If the URL does not have a file part, Java 1.2 and earlier append a slash to the URL and return the slash as the filename. For example, if the URL is http://www.slashdot.org (rather than something like http://www.slashdot.org/, getFile() returns / . Java 1.3 and later simply set the file to the empty string.

7.1.2.6 public String getPath( ) // Java 1.3

The getPath( ) method, available only in Java 1.3 and later, is a near synonym for getFile( ) ; that is, it returns a String containing the path and file portion of a URL. However, unlike getFile( ) , it does not include the query string in the String it returns, just the path.

Note that the getPath( ) method does not return only the directory path and getFile( ) does not return only the filename, as you might expect. Both getPath() and getFile( ) return the full path and filename. The only difference is that getFile() also returns the query string and getPath( ) does not.

7.1.2.7 public String getRef( )

The getRef( ) method returns the fragment identifier part of the URL. If the URL doesn't have a fragment identifier, the method returns null . In the following code, getRef( ) returns the string xtocid1902914 :

 URL u = new URL(  "http://www.ibiblio.org/javafaq/javafaq.html#xtocid1902914"); System.out.println("The fragment ID of " + u + " is " + u.getRef( ));

7.1.2.8 public String getQuery( ) // Java 1.3

The getQuery( ) method returns the query string of the URL. If the URL doesn't have a query string, the method returns null . In the following code, getQuery() returns the string category=Piano :

 URL u = new URL(  "http://www.ibiblio.org/nywc/compositions.phtml?category=Piano"); System.out.println("The query string of " + u + " is " + u.getQuery( ));

In Java 1.2 and earlier, you need to extract the query string from the value returned by getFile( ) instead.

7.1.2.9 public String getUserInfo( ) // Java 1.3

Some URLs include usernames and occasionally even password information.
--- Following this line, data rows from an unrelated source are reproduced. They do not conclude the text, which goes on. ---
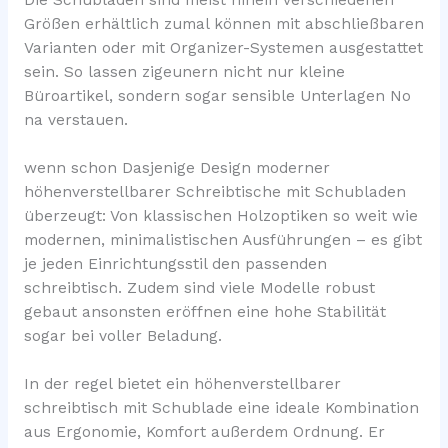
Größen erhältlich zumal können mit abschließbaren
Varianten oder mit Organizer-Systemen ausgestattet
sein. So lassen zigeunern nicht nur kleine
Büroartikel, sondern sogar sensible Unterlagen No
na verstauen.
wenn schon Dasjenige Design moderner
höhenverstellbarer Schreibtische mit Schubladen
überzeugt: Von klassischen Holzoptiken so weit wie
modernen, minimalistischen Ausführungen – es gibt
je jeden Einrichtungsstil den passenden
schreibtisch. Zudem sind viele Modelle robust
gebaut ansonsten eröffnen eine hohe Stabilität
sogar bei voller Beladung.
In der regel bietet ein höhenverstellbarer
schreibtisch mit Schublade eine ideale Kombination
aus Ergonomie, Komfort außerdem Ordnung. Er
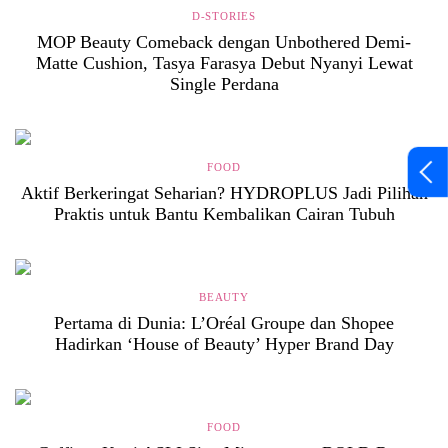
D-STORIES
MOP Beauty Comeback dengan Unbothered Demi-
Matte Cushion, Tasya Farasya Debut Nyanyi Lewat
Single Perdana
FOOD
Aktif Berkeringat Seharian? HYDROPLUS Jadi Pilihan
Praktis untuk Bantu Kembalikan Cairan Tubuh
BEAUTY
Pertama di Dunia: L’Oréal Groupe dan Shopee
Hadirkan ‘House of Beauty’ Hyper Brand Day
FOOD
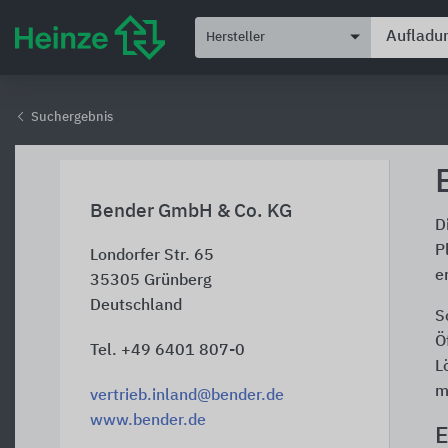
Hersteller
Suchergebnis
Bender GmbH & Co. KG
D
P
Londorfer Str. 65
e
35305
Grünberg
Deutschland
S
Ö
Tel. +49 6401 807-0
L
m
vertrieb.inland@bender.de
www.bender.de
E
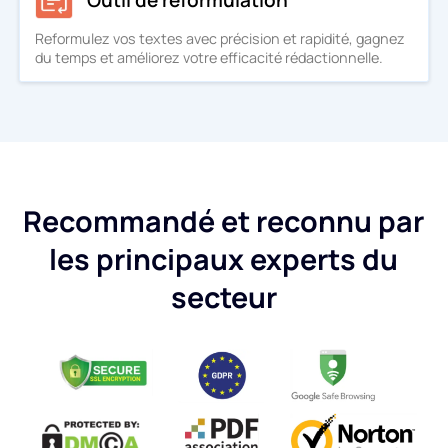
Reformulez vos textes avec précision et rapidité, gagnez
du temps et améliorez votre efficacité rédactionnelle.
Recommandé et reconnu par
les principaux experts du
secteur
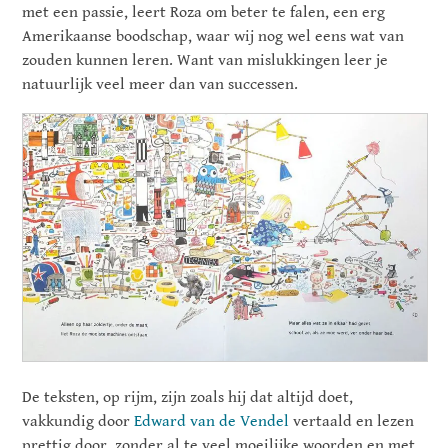
met een passie, leert Roza om beter te falen, een erg
Amerikaanse boodschap, waar wij nog wel eens wat van
zouden kunnen leren. Want van mislukkingen leer je
natuurlijk veel meer dan van successen.
De teksten, op rijm, zijn zoals hij dat altijd doet,
vakkundig door
Edward van de Vendel
vertaald en lezen
prettig door, zonder al te veel moeilijke woorden en met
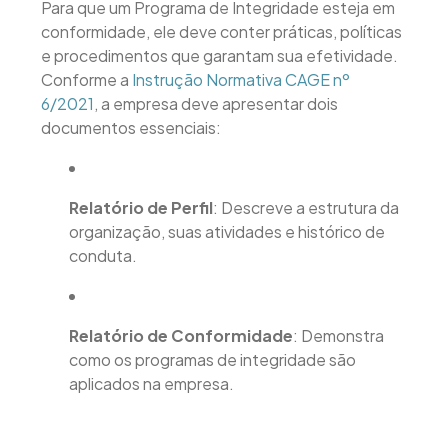
Para que um Programa de Integridade esteja em
conformidade, ele deve conter práticas, políticas
e procedimentos que garantam sua efetividade.
Conforme a
Instrução Normativa CAGE nº
6/2021
, a empresa deve apresentar dois
documentos essenciais:
Relatório de Perfil
: Descreve a estrutura da
organização, suas atividades e histórico de
conduta.
Relatório de Conformidade
: Demonstra
como os programas de integridade são
aplicados na empresa.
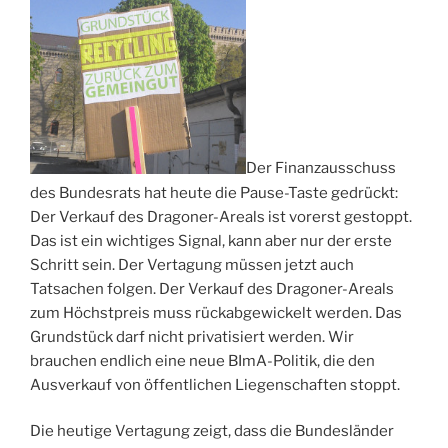
Der Finanzausschuss
des Bundesrats hat heute die Pause-Taste gedrückt:
Der Verkauf des Dragoner-Areals ist vorerst gestoppt.
Das ist ein wichtiges Signal, kann aber nur der erste
Schritt sein. Der Vertagung müssen jetzt auch
Tatsachen folgen. Der Verkauf des Dragoner-Areals
zum Höchstpreis muss rückabgewickelt werden. Das
Grundstück darf nicht privatisiert werden. Wir
brauchen endlich eine neue BImA-Politik, die den
Ausverkauf von öffentlichen Liegenschaften stoppt.
Die heutige Vertagung zeigt, dass die Bundesländer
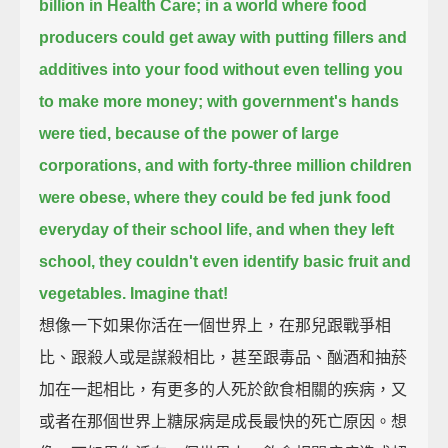
billion in Health Care;
in a world where food
producers could get away with putting fillers and
additives into your food
without even telling you
to make more money;
with government's hands
were tied, because of the power of large
corporations,
and with forty-three million children
were obese, where they could be fed junk food
everyday of their school life,
and when they left
school, they couldn't even identify basic fruit and
vegetables.
Imagine that!
想像一下如果你活在一個世界上，在那兒跟戰爭相
比、跟殺人或是謀殺相比，甚至跟毒品、酗酒和抽菸
加在一起相比，有更多的人死於飲食相關的疾病，又
或者在那個世界上糖尿病是成長最快的死亡原因。想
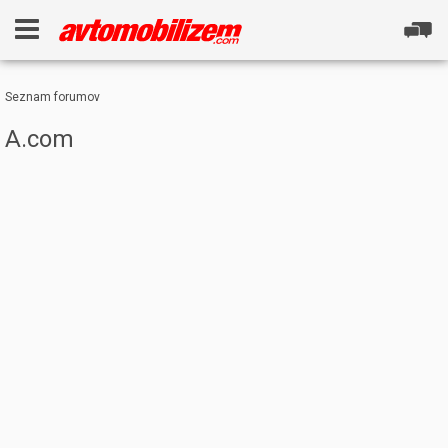
Seznam forumov
A.com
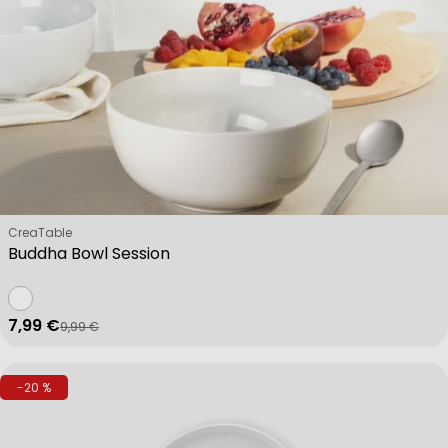
Verkäufer:
CreaTable
Buddha Bowl Session
7,99 €
9,99 €
Verkaufspreis
Regulärer Preis
-20 %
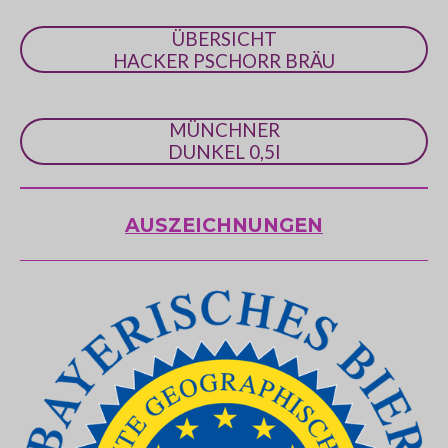
ÜBERSICHT
HACKER PSCHORR BRÄU
MÜNCHNER
DUNKEL 0,5l
AUSZEICHNUNGEN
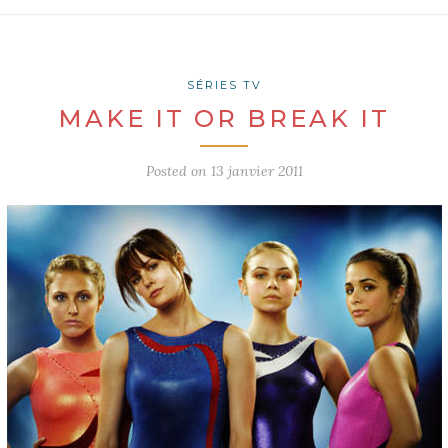
SÉRIES TV
MAKE IT OR BREAK IT
Posted on
13 janvier 2011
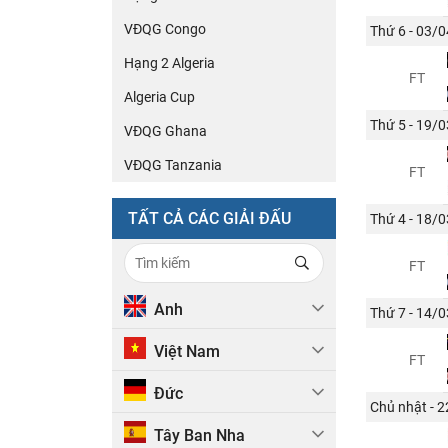
VĐQG Congo
Thứ 6 - 03/0
Hạng 2 Algeria
FT
Algeria Cup
Thứ 5 - 19/0
VĐQG Ghana
VĐQG Tanzania
FT
TẤT CẢ CÁC GIẢI ĐẤU
Thứ 4 - 18/0
FT
Anh
Thứ 7 - 14/0
Việt Nam
FT
Đức
Chủ nhật - 
Tây Ban Nha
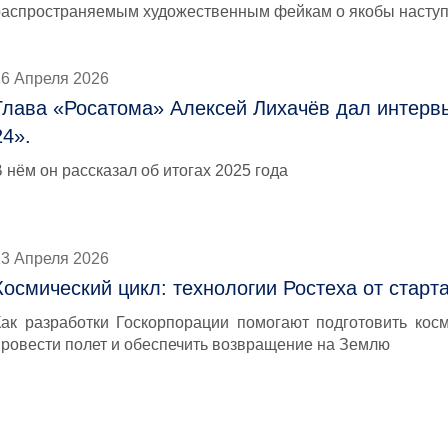
распространяемым художественным фейкам о якобы наступ
16 Апреля 2026
Глава «Росатома» Алексей Лихачёв дал интерв
24».
 нём он рассказал об итогах 2025 года
13 Апреля 2026
Космический цикл: технологии Ростеха от старт
Как разработки Госкорпорации помогают подготовить косм
провести полет и обеспечить возвращение на Землю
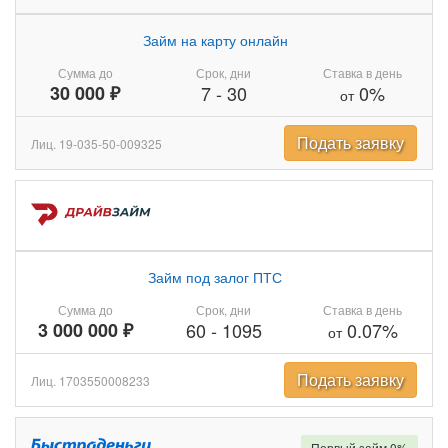
Займ на карту онлайн
Сумма до
Срок, дни
Ставка в день
30 000 ₽
7
-
30
0%
от
Подать заявку
Лиц. 19-035-50-009325
Займ под залог ПТС
Сумма до
Срок, дни
Ставка в день
3 000 000 ₽
60
-
1095
0.07%
от
Подать заявку
Лиц. 1703550008233
Первый займ 0%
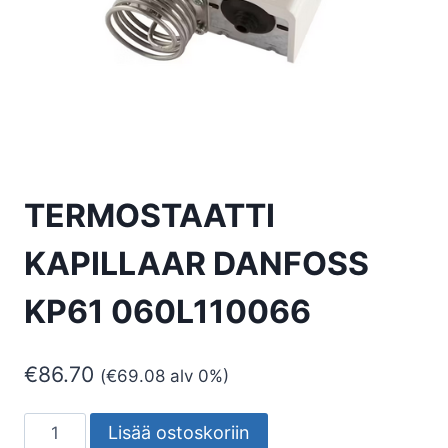
TERMOSTAATTI
KAPILLAAR DANFOSS
KP61 060L110066
€
86.70
(
€
69.08
alv 0%)
TERMOSTAATTI
Lisää ostoskoriin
This information comes after the scheme and before the host; an @ symbol delimits it. For instance, in the URL http://elharo@java.oreilly.com/, the user info is elharo . Some URLs also include passwords in the user info. For instance, in the URL ftp://mp3:secret@ftp.example.com/c%3a/stuff/mp3/ , the user info is mp3:secret . However, most of the time including a password in a URL is a security risk. If the URL doesn't have any user info, getUserInfo() returns null . Mailto URLs may not behave like you expect. In a URL like mailto:elharo@metalab.unc.edu, elharo@metalab.unc.edu is the path, not the user info and the host. That's because the URL specifies the remote recipient of the message rather than the username and host that's sending the message.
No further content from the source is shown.